I have example data as follows:
library(dplyr)
library(tidyr)
# example data frame
df <- data.frame(
col1 = c("A;B;C", "A;B", "B;C", "A;C", "B", "A;B;C;D"),
col2 = c("X;Y;Z", "X;Y", "Y;Z", "X;Z", "Z", "W;X;Y;Z"),
col3 = c("1;2", "1", "2;3", "3", "4;5;6", "7"),
col4 = c(1, 2, 3, 4, 5, 6),
col5 = c(TRUE, FALSE, TRUE, FALSE, TRUE, FALSE)
)
# select columns to separate
selected_cols <- c("col1", "col2", "col3", "col4", "col5")

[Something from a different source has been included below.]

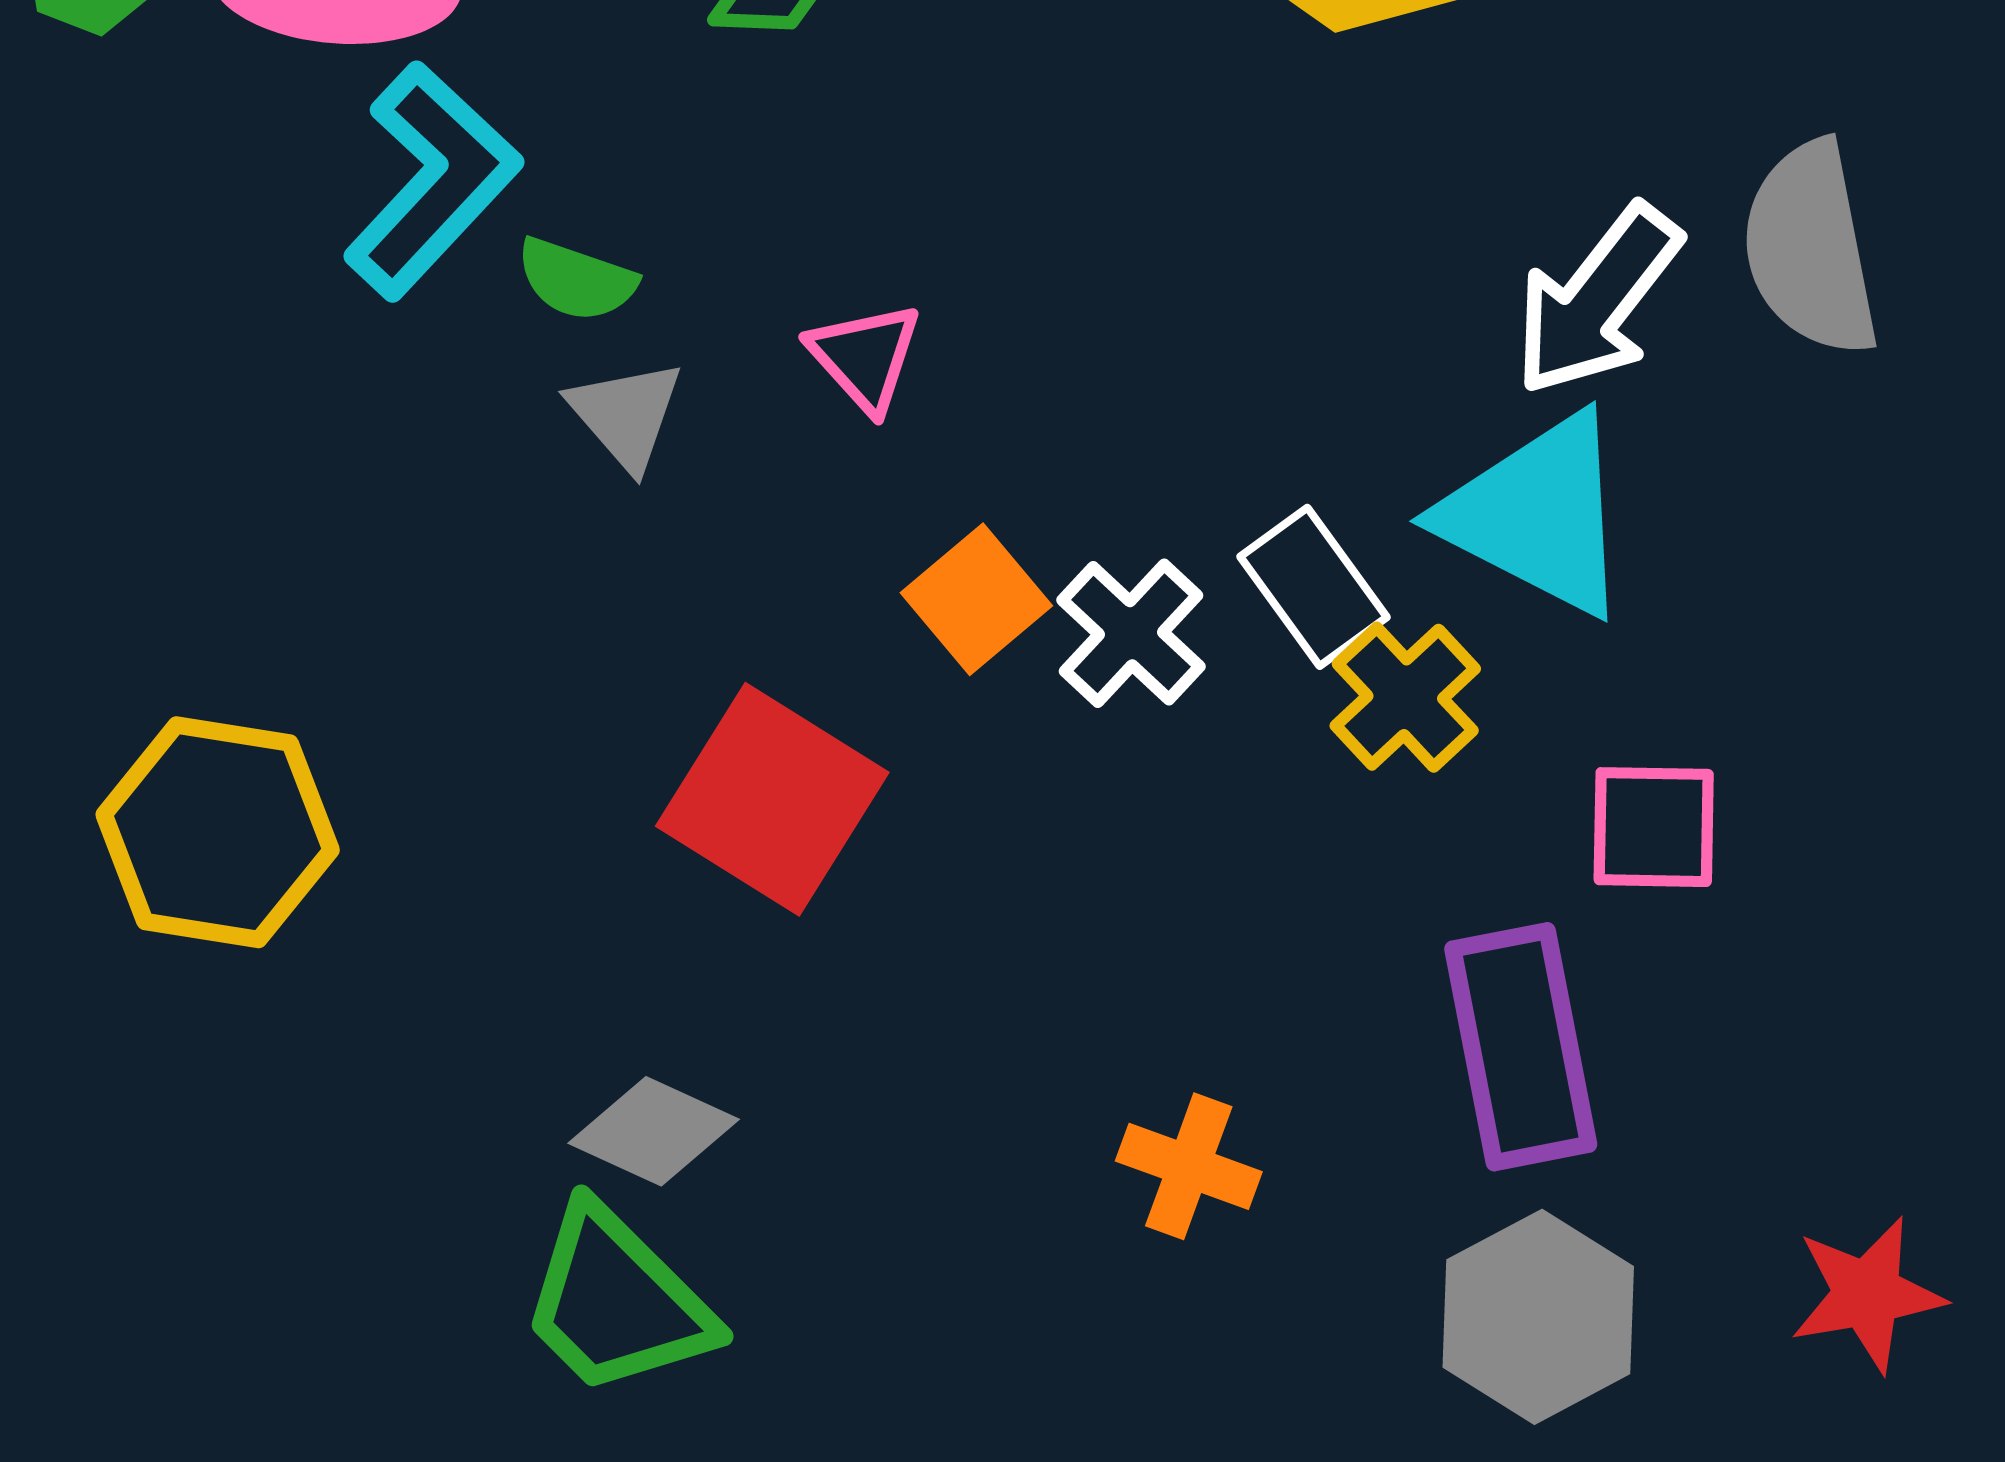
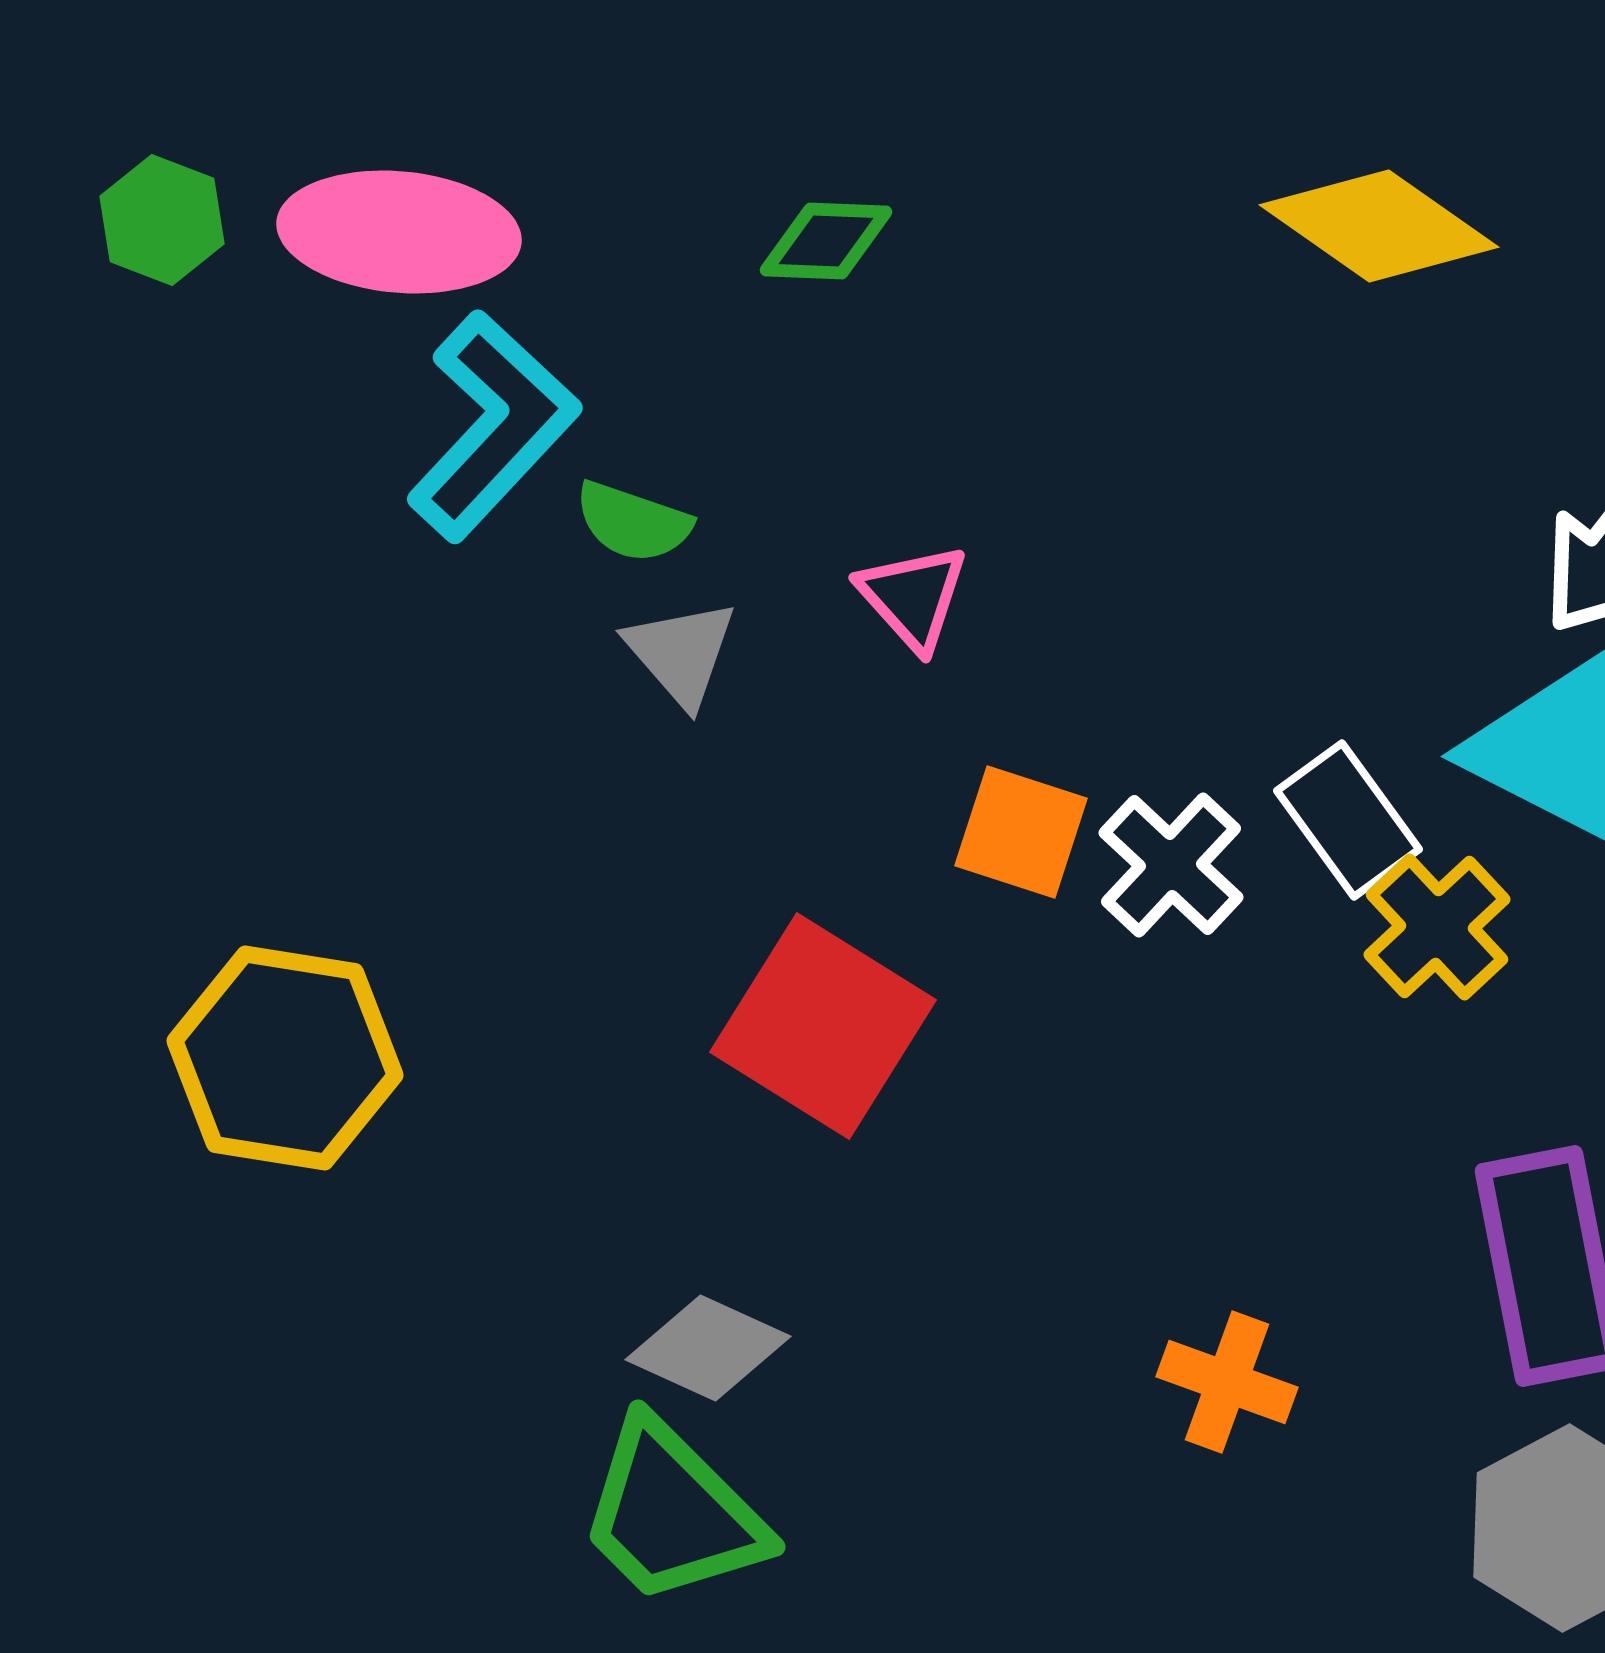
orange square: (976, 599) -> (1021, 832), turned -32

I would like to convert the following code (which does a count):
library(ggplot2)
library(tidyr)
lapply(c("col1", "col2"), function(col) {
separate_rows(df, all_of(col), sep = ";") |>
ggplot(aes(.data[[col]])) +
geom_bar(aes(fill = .data[[col]]))
})
To code that does percentages:
lapply(c("col1", "col2"), function(col) {
separate_rows(df, all_of(col), sep = ";") |>
ggplot(aes(.data[[col]])) +
geom_bar(aes(fill = .data[[col]])) +
stat_count(aes(y = (..count..)/sum(..count..)), position = "identity") +
scale_y_continuous(labels = scales::percent)
})
However, that creates some odd graphs, among which is the following one (I just realised it is precisely the same graph where the counts are now percentages in the 100):
What am I doing wrong here?